#### Required action
Set down every entry exactly as given. Pictures are to be left out.

(Page-level text extractions)
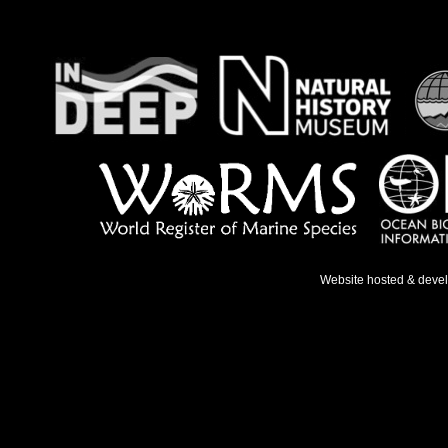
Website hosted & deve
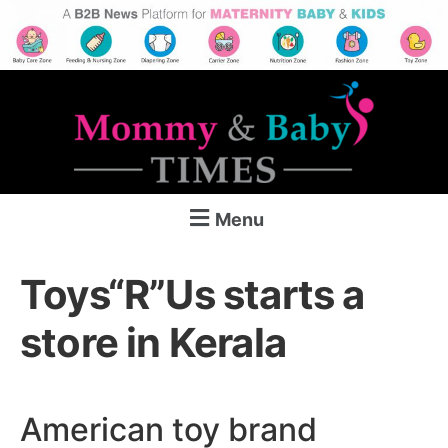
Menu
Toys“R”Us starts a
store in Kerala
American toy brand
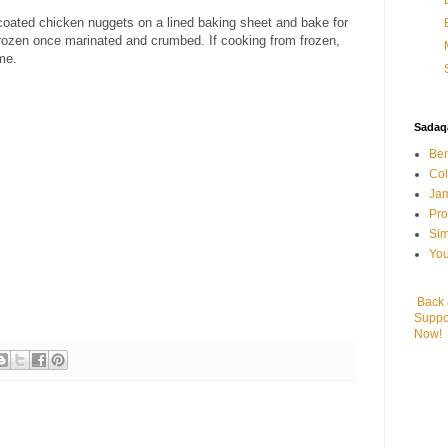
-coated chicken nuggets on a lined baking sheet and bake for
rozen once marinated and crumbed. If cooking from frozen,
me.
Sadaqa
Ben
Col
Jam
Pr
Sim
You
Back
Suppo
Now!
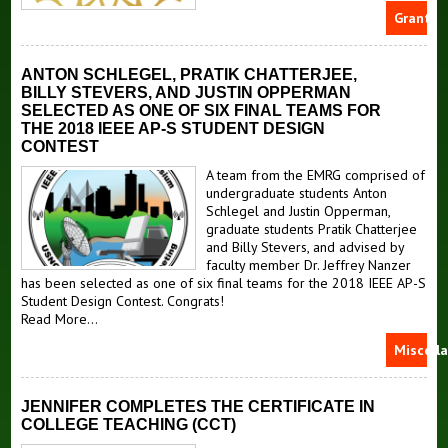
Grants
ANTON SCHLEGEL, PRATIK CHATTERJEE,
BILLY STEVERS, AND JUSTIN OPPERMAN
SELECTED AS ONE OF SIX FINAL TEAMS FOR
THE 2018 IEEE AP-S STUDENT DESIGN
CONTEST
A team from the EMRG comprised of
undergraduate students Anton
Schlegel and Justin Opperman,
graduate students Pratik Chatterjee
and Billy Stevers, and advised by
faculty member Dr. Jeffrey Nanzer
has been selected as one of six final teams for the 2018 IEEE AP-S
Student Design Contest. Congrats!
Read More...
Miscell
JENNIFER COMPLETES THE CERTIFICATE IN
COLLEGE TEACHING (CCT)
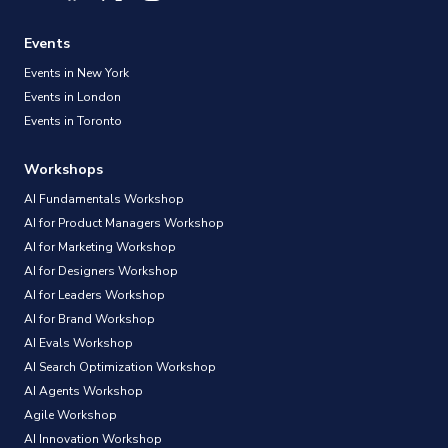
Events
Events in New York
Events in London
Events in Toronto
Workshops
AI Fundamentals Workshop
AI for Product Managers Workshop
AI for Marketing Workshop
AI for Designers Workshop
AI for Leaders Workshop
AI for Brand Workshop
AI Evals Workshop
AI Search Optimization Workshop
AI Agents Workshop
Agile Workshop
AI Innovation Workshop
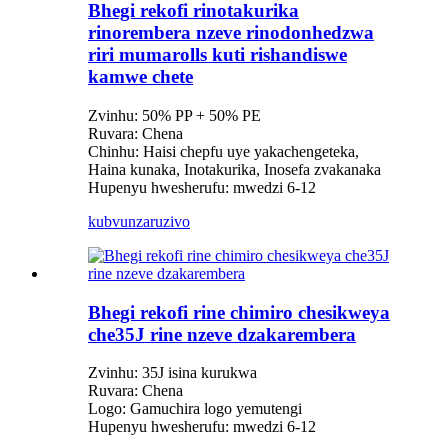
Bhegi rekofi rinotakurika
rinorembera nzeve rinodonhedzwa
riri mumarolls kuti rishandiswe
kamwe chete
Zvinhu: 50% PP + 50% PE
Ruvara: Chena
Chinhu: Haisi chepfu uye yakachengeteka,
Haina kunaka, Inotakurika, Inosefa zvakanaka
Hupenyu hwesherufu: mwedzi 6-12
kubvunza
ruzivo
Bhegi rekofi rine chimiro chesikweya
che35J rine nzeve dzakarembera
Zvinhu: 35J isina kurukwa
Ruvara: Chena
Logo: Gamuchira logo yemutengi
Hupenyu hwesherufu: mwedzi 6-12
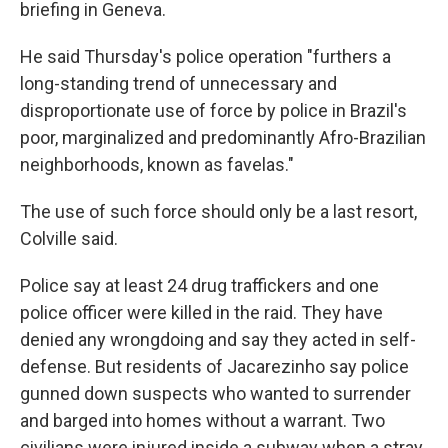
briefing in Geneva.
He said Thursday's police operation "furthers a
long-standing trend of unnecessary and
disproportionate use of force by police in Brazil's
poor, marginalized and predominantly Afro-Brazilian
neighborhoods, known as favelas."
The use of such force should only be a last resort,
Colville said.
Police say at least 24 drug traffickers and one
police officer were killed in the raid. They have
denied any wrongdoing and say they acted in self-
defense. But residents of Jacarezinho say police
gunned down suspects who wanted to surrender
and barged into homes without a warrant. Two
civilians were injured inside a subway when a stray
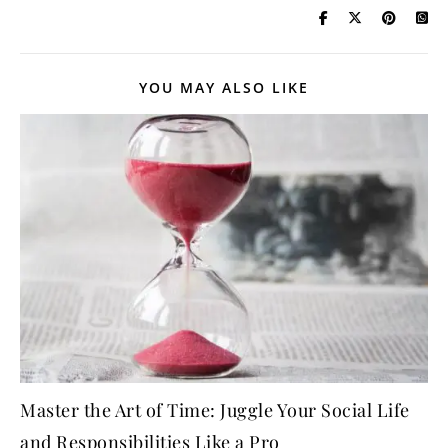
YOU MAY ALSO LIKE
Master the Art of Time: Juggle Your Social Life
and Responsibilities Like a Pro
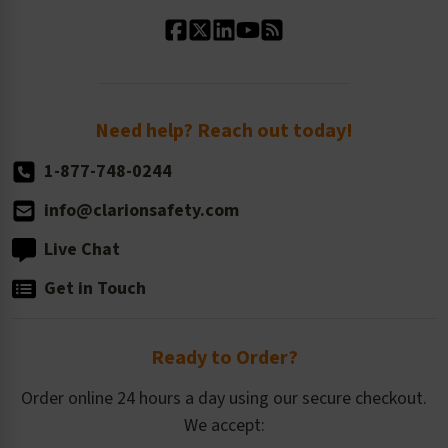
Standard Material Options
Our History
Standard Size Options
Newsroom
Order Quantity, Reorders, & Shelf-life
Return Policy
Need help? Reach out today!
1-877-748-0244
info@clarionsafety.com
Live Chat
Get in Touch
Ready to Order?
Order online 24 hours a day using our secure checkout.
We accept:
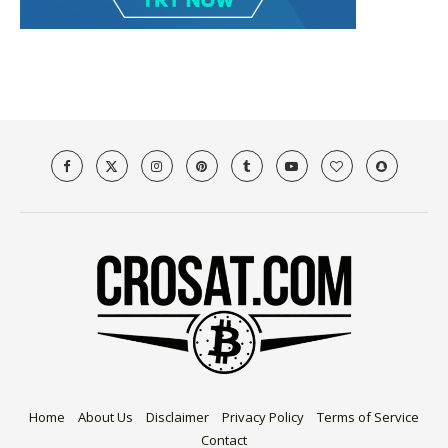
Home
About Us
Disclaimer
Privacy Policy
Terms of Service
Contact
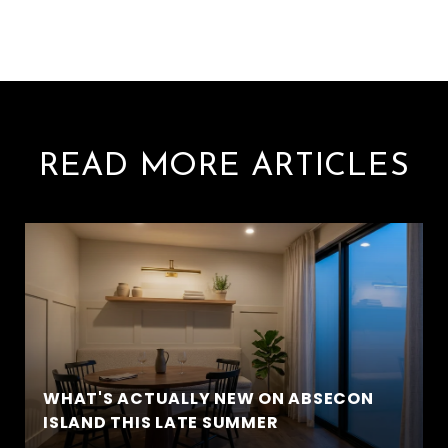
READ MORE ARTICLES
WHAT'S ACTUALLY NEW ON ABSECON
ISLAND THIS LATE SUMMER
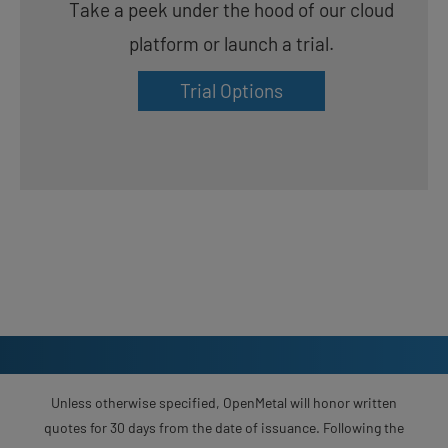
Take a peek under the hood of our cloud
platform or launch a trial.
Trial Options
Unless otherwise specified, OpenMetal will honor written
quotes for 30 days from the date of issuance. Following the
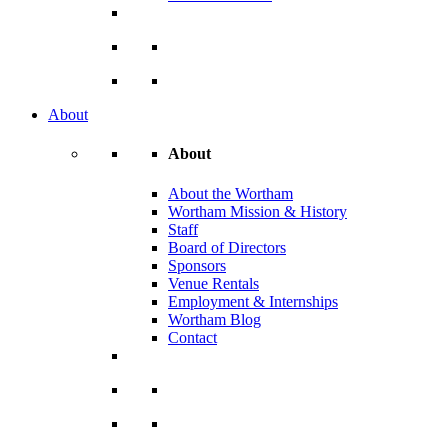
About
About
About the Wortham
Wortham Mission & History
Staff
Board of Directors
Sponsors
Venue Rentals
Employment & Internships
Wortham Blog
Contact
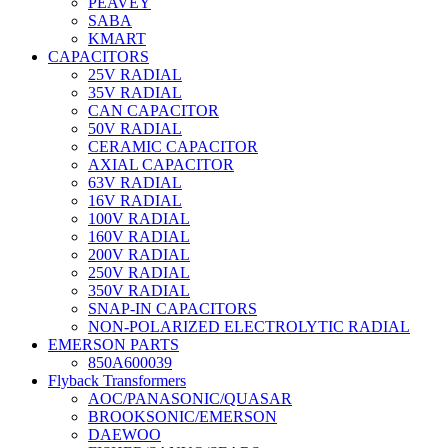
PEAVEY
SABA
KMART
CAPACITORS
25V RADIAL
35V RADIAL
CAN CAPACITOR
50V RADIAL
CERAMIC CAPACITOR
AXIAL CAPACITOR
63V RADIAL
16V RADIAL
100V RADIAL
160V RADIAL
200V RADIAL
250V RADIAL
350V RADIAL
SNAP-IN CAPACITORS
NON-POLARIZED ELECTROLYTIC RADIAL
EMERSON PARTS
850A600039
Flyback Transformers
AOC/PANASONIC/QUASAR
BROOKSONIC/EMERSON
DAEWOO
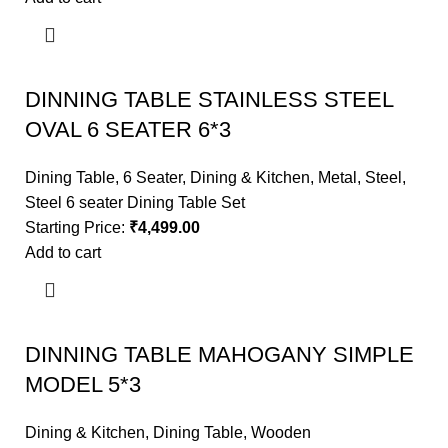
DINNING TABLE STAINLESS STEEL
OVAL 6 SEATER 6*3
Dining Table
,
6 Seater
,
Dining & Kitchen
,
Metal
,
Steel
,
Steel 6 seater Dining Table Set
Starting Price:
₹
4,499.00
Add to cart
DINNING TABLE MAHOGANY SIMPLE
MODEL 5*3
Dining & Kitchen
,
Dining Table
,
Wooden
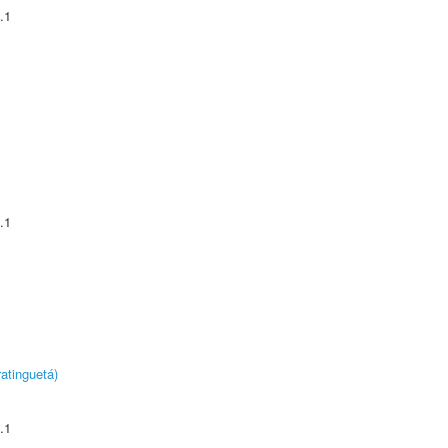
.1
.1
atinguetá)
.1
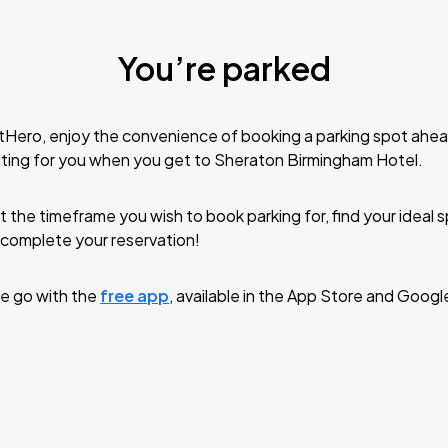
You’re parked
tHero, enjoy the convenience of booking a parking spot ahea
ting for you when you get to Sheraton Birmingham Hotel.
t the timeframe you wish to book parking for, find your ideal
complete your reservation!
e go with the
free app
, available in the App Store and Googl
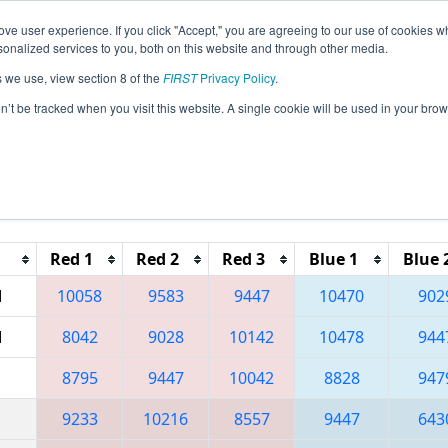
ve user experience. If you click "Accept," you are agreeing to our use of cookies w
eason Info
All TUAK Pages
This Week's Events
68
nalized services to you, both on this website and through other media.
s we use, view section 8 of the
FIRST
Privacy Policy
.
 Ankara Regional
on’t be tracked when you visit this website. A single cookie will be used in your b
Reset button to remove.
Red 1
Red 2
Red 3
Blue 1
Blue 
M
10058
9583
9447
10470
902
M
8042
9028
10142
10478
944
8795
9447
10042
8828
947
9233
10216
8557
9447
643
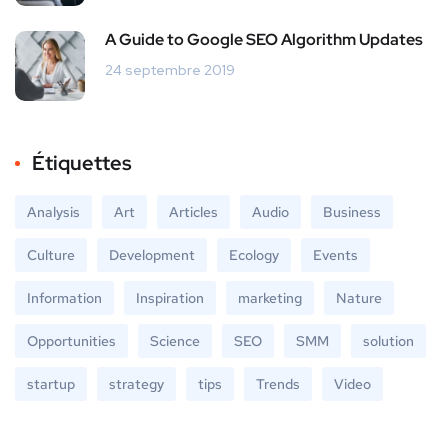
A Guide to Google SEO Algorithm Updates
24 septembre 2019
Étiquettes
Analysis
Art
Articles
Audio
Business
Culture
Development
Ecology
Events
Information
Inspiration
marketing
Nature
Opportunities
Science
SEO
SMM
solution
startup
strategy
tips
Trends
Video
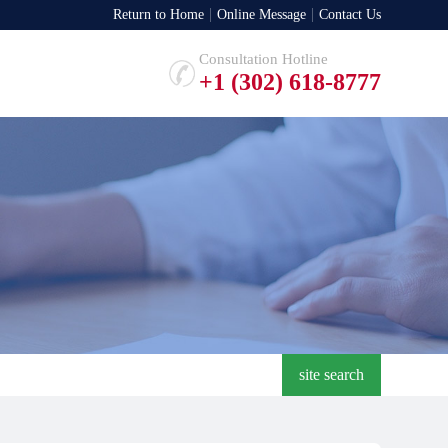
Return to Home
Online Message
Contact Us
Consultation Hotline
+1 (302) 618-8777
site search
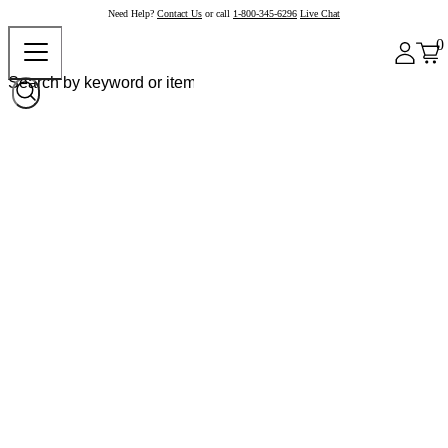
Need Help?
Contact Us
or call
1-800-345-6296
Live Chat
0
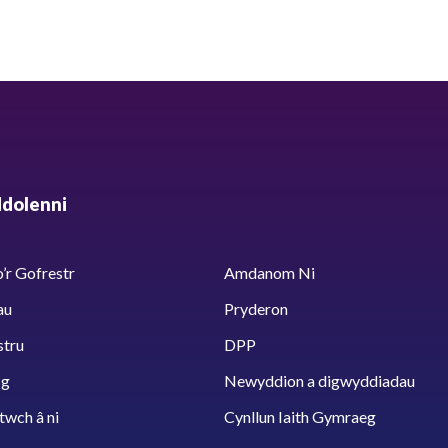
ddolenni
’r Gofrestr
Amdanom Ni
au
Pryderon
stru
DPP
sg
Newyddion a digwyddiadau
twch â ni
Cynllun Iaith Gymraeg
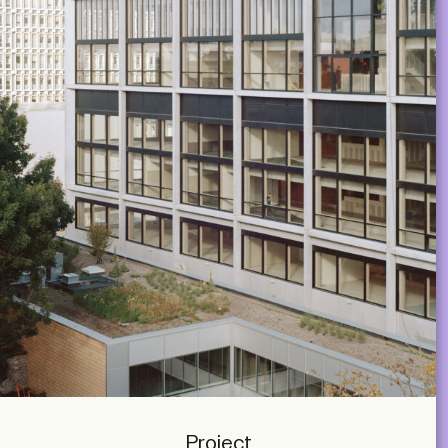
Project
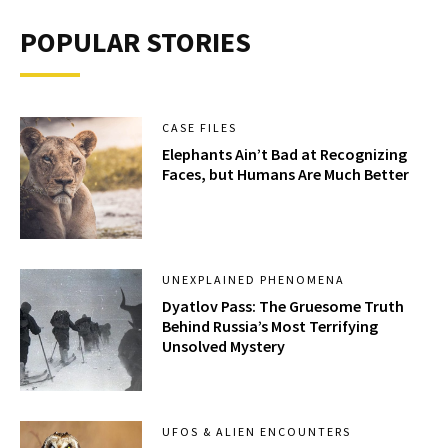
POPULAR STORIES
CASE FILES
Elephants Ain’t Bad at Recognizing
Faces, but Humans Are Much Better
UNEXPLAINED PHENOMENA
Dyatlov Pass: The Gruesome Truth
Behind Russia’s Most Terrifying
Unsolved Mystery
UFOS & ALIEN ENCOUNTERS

#### Exercise result
Website hosted & deve
Menu
Toys“R”Us starts a
store in Kerala
American toy brand
-coated chicken nuggets on a lined baking sheet and bake for
rozen once marinated and crumbed. If cooking from frozen,
me.
Sadaqa
Ben
Col
Jam
Pr
Sim
You
Back
Suppo
Now!
Grants
ANTON SCHLEGEL, PRATIK CHATTERJEE,
BILLY STEVERS, AND JUSTIN OPPERMAN
SELECTED AS ONE OF SIX FINAL TEAMS FOR
THE 2018 IEEE AP-S STUDENT DESIGN
CONTEST
A team from the EMRG comprised of
undergraduate students Anton
Schlegel and Justin Opperman,
graduate students Pratik Chatterjee
and Billy Stevers, and advised by
faculty member Dr. Jeffrey Nanzer
has been selected as one of six final teams for the 2018 IEEE AP-S
Student Design Contest. Congrats!
Read More...
Miscell
JENNIFER COMPLETES THE CERTIFICATE IN
COLLEGE TEACHING (CCT)
Events
Events in New York
Events in London
Events in Toronto
Workshops
AI Fundamentals Workshop
AI for Product Managers Workshop
AI for Marketing Workshop
AI for Designers Workshop
AI for Leaders Workshop
AI for Brand Workshop
AI Evals Workshop
AI Search Optimization Workshop
AI Agents Workshop
Agile Workshop
AI Innovation Workshop
Bhegi rekofi rinotakurika
rinorembera nzeve rinodonhedzwa
riri mumarolls kuti rishandiswe
kamwe chete
Zvinhu: 50% PP + 50% PE
Ruvara: Chena
Chinhu: Haisi chepfu uye yakachengeteka,
Haina kunaka, Inotakurika, Inosefa zvakanaka
Hupenyu hwesherufu: mwedzi 6-12
kubvunza
ruzivo
Bhegi rekofi rine chimiro chesikweya
che35J rine nzeve dzakarembera
Zvinhu: 35J isina kurukwa
Ruvara: Chena
Logo: Gamuchira logo yemutengi
Hupenyu hwesherufu: mwedzi 6-12
briefing in Geneva.
He said Thursday's police operation "furthers a
long-standing trend of unnecessary and
disproportionate use of force by police in Brazil's
poor, marginalized and predominantly Afro-Brazilian
neighborhoods, known as favelas."
The use of such force should only be a last resort,
Colville said.
Police say at least 24 drug traffickers and one
police officer were killed in the raid. They have
denied any wrongdoing and say they acted in self-
defense. But residents of Jacarezinho say police
gunned down suspects who wanted to surrender
and barged into homes without a warrant. Two
civilians were injured inside a subway when a stray
YOU MAY ALSO LIKE
Master the Art of Time: Juggle Your Social Life
and Responsibilities Like a Pro
Standard Material Options
Our History
Standard Size Options
Newsroom
Order Quantity, Reorders, & Shelf-life
Return Policy
Need help? Reach out today!
1-877-748-0244
info@clarionsafety.com
Live Chat
Get in Touch
Ready to Order?
Order online 24 hours a day using our secure checkout.
We accept:
Home
About Us
Disclaimer
Privacy Policy
Terms of Service
Contact
READ MORE ARTICLES
WHAT'S ACTUALLY NEW ON ABSECON
ISLAND THIS LATE SUMMER
Take a peek under the hood of our cloud
platform or launch a trial.
Trial Options
Unless otherwise specified, OpenMetal will honor written
quotes for 30 days from the date of issuance. Following the
About
About
About the Wortham
Wortham Mission & History
Staff
Board of Directors
Sponsors
Venue Rentals
Employment & Internships
Wortham Blog
Contact
PEAVEY
SABA
KMART
CAPACITORS
25V RADIAL
35V RADIAL
CAN CAPACITOR
50V RADIAL
CERAMIC CAPACITOR
AXIAL CAPACITOR
63V RADIAL
16V RADIAL
100V RADIAL
160V RADIAL
200V RADIAL
250V RADIAL
350V RADIAL
SNAP-IN CAPACITORS
NON-POLARIZED ELECTROLYTIC RADIAL
EMERSON PARTS
850A600039
Flyback Transformers
AOC/PANASONIC/QUASAR
BROOKSONIC/EMERSON
DAEWOO
DINNING TABLE STAINLESS STEEL
OVAL 6 SEATER 6*3
Dining Table
,
6 Seater
,
Dining & Kitchen
,
Metal
,
Steel
,
Steel 6 seater Dining Table Set
Starting Price:
₹
4,499.00
Add to cart
DINNING TABLE MAHOGANY SIMPLE
MODEL 5*3
Dining & Kitchen
,
Dining Table
,
Wooden
.1
.1
atinguetá)
.1
You’re parked
tHero, enjoy the convenience of booking a parking spot ahea
ting for you when you get to Sheraton Birmingham Hotel.
t the timeframe you wish to book parking for, find your ideal
complete your reservation!
e go with the
free app
, available in the App Store and Googl
ve user experience. If you click "Accept," you are agreeing to our use of cookies w
eason Info
All TUAK Pages
This Week's Events
68
nalized services to you, both on this website and through other media.
s we use, view section 8 of the
FIRST
Privacy Policy
.
 Ankara Regional
on’t be tracked when you visit this website. A single cookie will be used in your b
Reset button to remove.
Red 1
Red 2
Red 3
Blue 1
Blue 
M
10058
9583
9447
10470
902
M
8042
9028
10142
10478
944
8795
9447
10042
8828
947
9233
10216
8557
9447
643
A Guide to Google SEO Algorithm Updates
24 septembre 2019
Étiquettes
Analysis
Art
Articles
Audio
Business
Culture
Development
Ecology
Events
Information
Inspiration
marketing
Nature
Opportunities
Science
SEO
SMM
solution
startup
strategy
tips
Trends
Video
Return to Home
Online Message
Contact Us
Consultation Hotline
+1 (302) 618-8777
site search
Need Help?
Contact Us
or call
1-800-345-6296
Live Chat
0
ddolenni
’r Gofrestr
Amdanom Ni
au
Pryderon
stru
DPP
sg
Newyddion a digwyddiadau
twch â ni
Cynllun Iaith Gymraeg
Project
POPULAR STORIES
CASE FILES
Elephants Ain’t Bad at Recognizing
Faces, but Humans Are Much Better
UNEXPLAINED PHENOMENA
Dyatlov Pass: The Gruesome Truth
Behind Russia’s Most Terrifying
Unsolved Mystery
UFOS & ALIEN ENCOUNTERS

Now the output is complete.